Haskell and the Now Fiction

by Weston Cutter

            John Haskell’s I Am Jackson Pollock and American Purgatorio were both weirdly incredible books, and his new one, Out of My Skin, is maybe my favorite of the three yet. I’m tempted to say it’s the best of the three, but for writing-power alone I think it’s probably a toss-up between this one and Jackson Pollock. Either way: dude’s dynamite, and if there’s a spectrum of sentences, and if Lutz and Lish and Diane Williams mark the far end of that spectrum (each of whom write sentences that are so faceted and rich and glinting that it’s absolutely possible in their stuff to sort of lose track of the story itself and just get wrapped up and around the sentences themselves [read Lutz's take on sentences in a recent Believer for a good primer]), Haskell’s somewhere toward those writers on the spectrum but, I’d argue, his sentences are a bit more approachable, a bit more digestible.

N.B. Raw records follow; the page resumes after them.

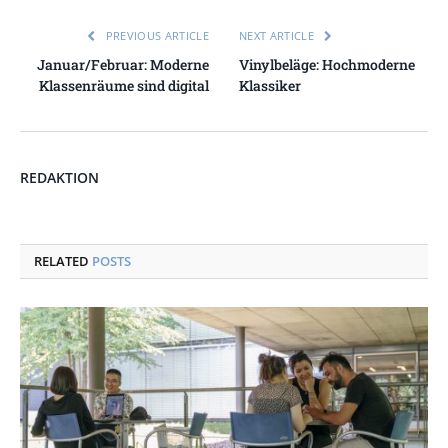
PREVIOUS ARTICLE
NEXT ARTICLE
Januar/Februar: Moderne
Vinylbeläge: Hochmoderne
Klassenräume sind digital
Klassiker
REDAKTION
RELATED
POSTS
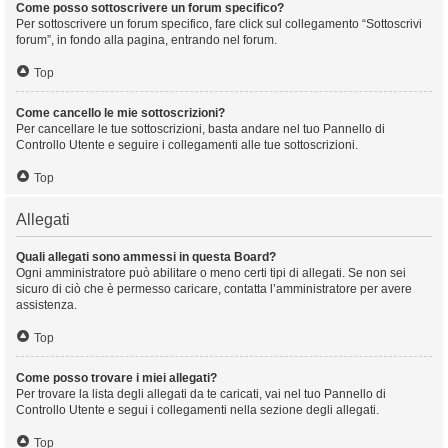
Come posso sottoscrivere un forum specifico?
Per sottoscrivere un forum specifico, fare click sul collegamento “Sottoscrivi
forum”, in fondo alla pagina, entrando nel forum.
Top
Come cancello le mie sottoscrizioni?
Per cancellare le tue sottoscrizioni, basta andare nel tuo Pannello di
Controllo Utente e seguire i collegamenti alle tue sottoscrizioni.
Top
Allegati
Quali allegati sono ammessi in questa Board?
Ogni amministratore può abilitare o meno certi tipi di allegati. Se non sei
sicuro di ciò che è permesso caricare, contatta l’amministratore per avere
assistenza.
Top
Come posso trovare i miei allegati?
Per trovare la lista degli allegati da te caricati, vai nel tuo Pannello di
Controllo Utente e segui i collegamenti nella sezione degli allegati.
Top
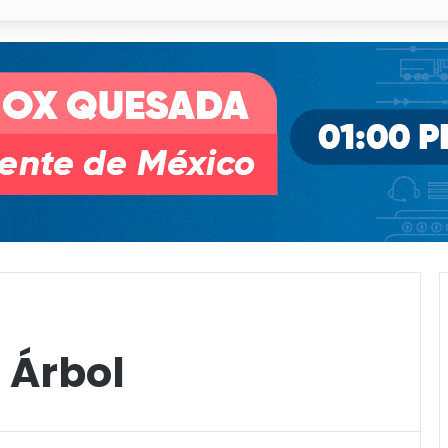
o desnivel de Circuito Potosí en la movilidad de Villa de Pozos
 Árbol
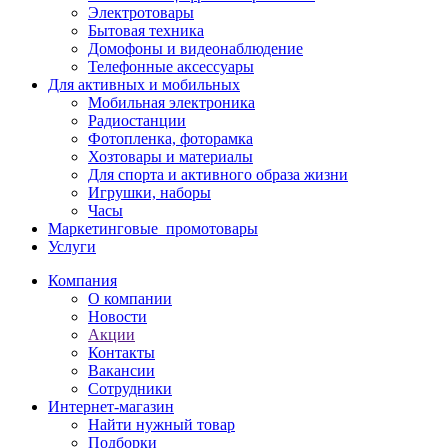
Электротовары
Бытовая техника
Домофоны и видеонаблюдение
Телефонные аксессуары
Для активных и мобильных
Мобильная электроника
Радиостанции
Фотопленка, фоторамка
Хозтовары и материалы
Для спорта и активного образа жизни
Игрушки, наборы
Часы
Маркетинговые_промотовары
Услуги
Компания
О компании
Новости
Акции
Контакты
Вакансии
Сотрудники
Интернет-магазин
Найти нужный товар
Подборки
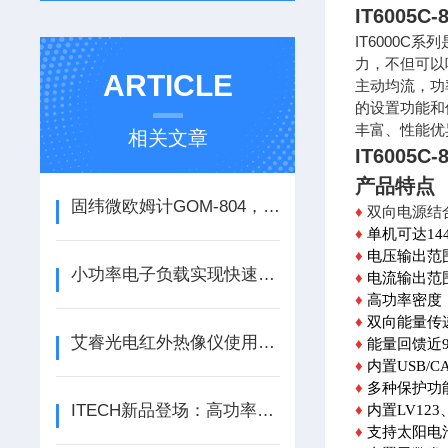
IT6005
IT6000C
力，不但可以
ARTICLE
主动均流，功
的设置功能和
丰富、性能优
相关文章
IT6005
产品特点
固纬微欧姆计GOM-804，GOM-805两种开机设定的用途
♦
双向电源结
♦
单机可达14
♦
电压输出范围
小功率电子负载实现快速负载瞬态测试
♦
电流输出范围
♦
高功率密度，
♦
双向能量传
艾睿光电红外热像仪使用指南和操作要点
♦
能量回馈近9
♦
内置USB/C
♦
多种
保护功能
ITECH新品登场：高功率密度、一机多用的回馈式电网模拟器
♦
内置LV123、
♦
支持太阳电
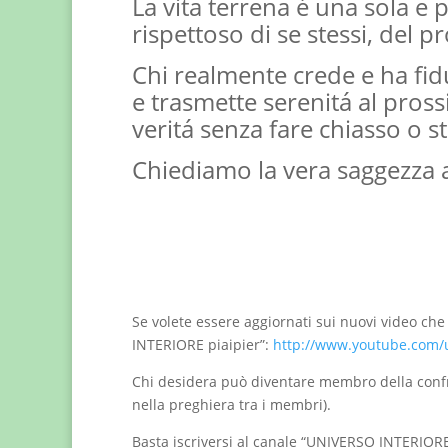
La vita terrena é una sola e
rispettoso di se stessi, del 
Chi realmente crede e ha fidu
e trasmette serenitá al pross
veritá senza fare chiasso o 
Chiediamo la vera saggezza a
Se volete essere aggiornati sui nuovi video che
INTERIORE piaipier”:
http://www.youtube.com/u
Chi desidera può diventare membro della confr
nella preghiera tra i membri).
Basta iscriversi al canale “UNIVERSO INTERIORE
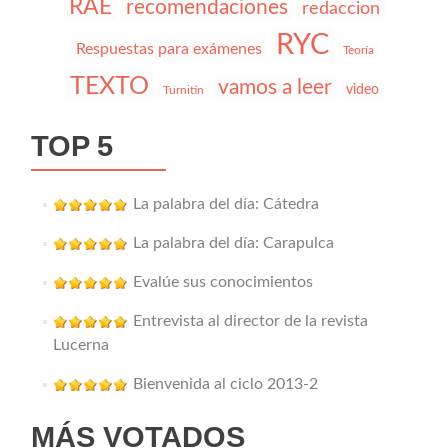
RAE
recomendaciones
redaccion
RYC
Respuestas para exámenes
Teoría
TEXTO
vamos a leer
video
Turnitin
TOP 5
La palabra del día: Cátedra
La palabra del día: Carapulca
Evalúe sus conocimientos
Entrevista al director de la revista
Lucerna
Bienvenida al ciclo 2013-2
MÁS VOTADOS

            Out of My Skin might have his most accessable sentences yet, actually, though that might simply be a trick of the narrative: the story is that a man named Jack moves from New York to Los Angeles, meets a woman named Jane, profiles a Steve Martin impersonator, and then, in a discursive and just about limitlessly self-aware style, Jack wonders about authenticity and the creation of self and, most uncomfortably hilariously, is self-awarely curious about self-awareness and -identity. It’s a bizarre little rabbit’s hole he’s tossed down. Because what happens soon after Jack meets Scott, the Steve Martin impersonator, is that Jack finds himself trying on various levels of Steve-ness as well: “And it was strange. Although I knew I looked nothing like Steve Martin, as I paced back and forth, I couldn’t help smiling, and it felt like the smile Steve Martin would smile. With the suitcoat and the walk and the role model in front of me, I was beginning to feel, slightly, like dancing.”

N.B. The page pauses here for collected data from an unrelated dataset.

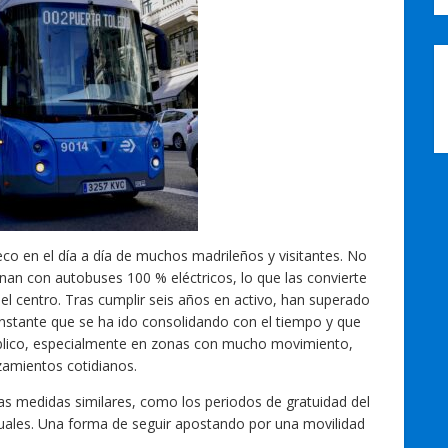
co en el día a día de muchos madrileños y visitantes. No
onan con autobuses 100 % eléctricos, lo que las convierte
l centro. Tras cumplir seis años en activo, han superado
onstante que se ha ido consolidando con el tiempo y que
público, especialmente en zonas con mucho movimiento,
zamientos cotidianos.
tras medidas similares, como los periodos de gratuidad del
les. Una forma de seguir apostando por una movilidad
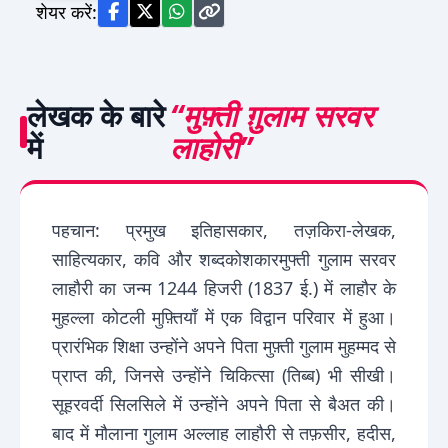
शेयर करें:
लेखक के बारे
“मुफ़्ती ग़ुलाम सरवर
में
लाहोरी”
पहचान: प्रमुख इतिहासकार, तज़किरा-लेखक,
साहित्यकार, कवि और शब्दकोशकारमुफ्ती गुलाम सरवर
लाहौरी का जन्म 1244 हिजरी (1837 ई.) में लाहौर के
मुहल्ला कोटली मुफ़्तियाँ में एक विद्वान परिवार में हुआ।
प्रारंभिक शिक्षा उन्होंने अपने पिता मुफ़्ती गुलाम मुहम्मद से
प्राप्त की, जिनसे उन्होंने चिकित्सा (तिब्ब) भी सीखी।
सूहरवर्दी सिलसिले में उन्होंने अपने पिता से बैअत की।
बाद में मौलाना गुलाम अल्लाह लाहौरी से तफ़सीर, हदीस,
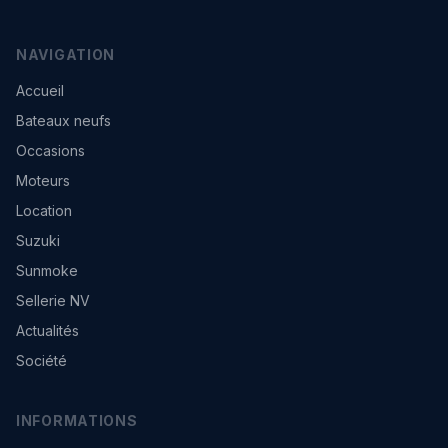
NAVIGATION
Accueil
Bateaux neufs
Occasions
Moteurs
Location
Suzuki
Sunmoke
Sellerie NV
Actualités
Société
INFORMATIONS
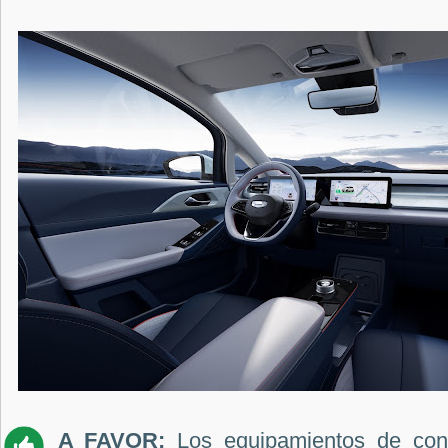
A FAVOR:
Los equipamientos de confo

            The thing that’s got to be acknowledged right at the start of this is that Haskell, like Charlie Kaufman, has picked the perfect person to center a book around: Steve Martin and John Malkovich have little in common aside from the fact that some small but finite percentage of each’s life has been videotaped, yet each actor/’persona’/person both is and represents more than just a person, a face, a role (J. Wood claimed J. O’Neill had struck on the perfect framing device for post-9/11 America in writing about a Trinidadian in NY trying to start a cricket club in Netherland, and Haskell could likewise be praised for picking celebrity-impersonators in post-millenianial LA as the perfect frame for understanding contemporary selfhood [in fairness, there could be hints or winks in this book toward Harmony Korrine's Mister Lonely, but I've never seen the thing]). There are things which are, fundamentally, Malkovich-ian; similarly, there are elements which are fundamentally Martin-ian (if you don’t believe it, go back and watch, for instance, The Spanish Prisoner and see Martin escape his fundamentally understood filmed persona and, though he slips into another, he’s still there, recognizable). For this sort of choosing there should be an award, and, if there already is an award for this sort of thing, than Haskell gets this year’s prize.

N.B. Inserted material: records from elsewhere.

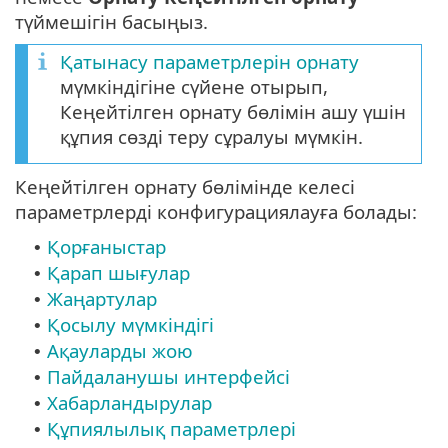
түймешігін басыңыз.
Қатынасу параметрлерін орнату
мүмкіндігіне сүйене отырып,
Кеңейтілген орнату бөлімін ашу үшін
құпия сөзді теру сұралуы мүмкін.
Кеңейтілген орнату бөлімінде келесі
параметрлерді конфигурациялауға болады:
Қорғаныстар
•
Қарап шығулар
•
Жаңартулар
•
Қосылу мүмкіндігі
•
Ақауларды жою
•
Пайдаланушы интерфейсі
•
Хабарландырулар
•
Құпиялылық параметрлері
•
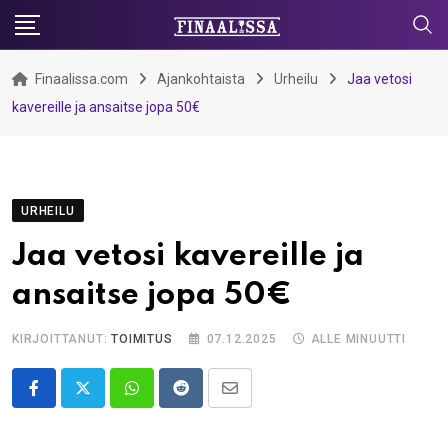
Skip
to
content
Finaalissa.com
Ajankohtaista
Urheilu
Jaa vetosi
kavereille ja ansaitse jopa 50€
URHEILU
Jaa vetosi kavereille ja
ansaitse jopa 50€
KIRJOITTANUT:
TOIMITUS
07.12.2025
ALLE MINUUTTI
Whatsapp
Reddit
Share
via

            What ends up happening to Jack as he gets more and more involved in his Steve-ness (which is not, properly, a Steve-ness, but a Scott-as-Steve-ness) is that all the stuff about self and identity and self-creation are all but unavoidable, and so Jack ends up questioning all these things in ways which it’s hard to just encapsulate or quote from. Perfectly, I think, Jack’s frustrations and confusions about self are wildly, awfully normal and contemporary: I’d just love to meet anyone who is not in any way aware of her- or himself; I’d love to talk with the contemporary American who doesn’t ever spend time calculating, basically, these real fundamental and overt issues of self.

            Which, for me (this might be admitting too much), is the greatest part of Out of My Skin: it’s perfectly, perfectly understandable and feels, to me, very closely akin to how it feels on the worst days in my own head. Don’t we all do this? Don’t we dress one way because we want to look like X, don’t we walk a certain way to be more like Y, don’t we drink Americanos instead of regular old black coffee because we like to think we share something in common with Z? In great and incriminating ways, Out of My Skin feels like it’s about not just Jack but about all of us, everyone who does this, every day. For what it’s worth, too: I got the book on a Saturday, opened it casually, thinking I’d read a few pages, and three hours later had finished it: it’s a book you not only can but all but have to simply devour, quickly and directly and well. Read it. Get in on John Haskell now.